## What is being asked:
From the entries below, tally how many lines contain "Ylämyllyn" and report only that figure.

Start of Data for analysis

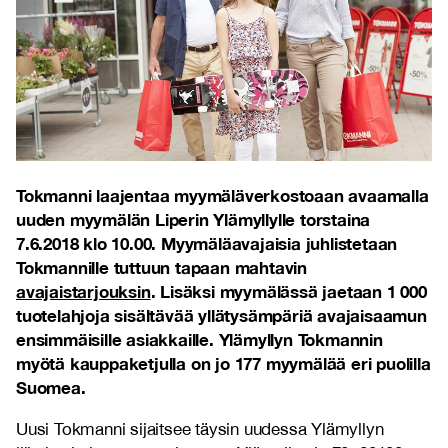
Tokmanni laajentaa myymäläverkostoaan avaamalla
uuden myymälän Liperin Ylämyllylle torstaina
7.6.2018 klo 10.00. Myymäläavajaisia juhlistetaan
Tokmannille tuttuun tapaan mahtavin
avajaistarjouksin
.
Lisäksi myymälässä jaetaan 1 000
tuotelahjoja sisältävää yllätysämpäriä avajaisaamun
ensimmäisille asiakkaille. Ylämyllyn Tokmannin
myötä kauppaketjulla on jo 177 myymälää eri puolilla
Suomea.
Uusi Tokmanni sijaitsee täysin uudessa Ylämyllyn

End of Data for analysis

## Response to the task:
2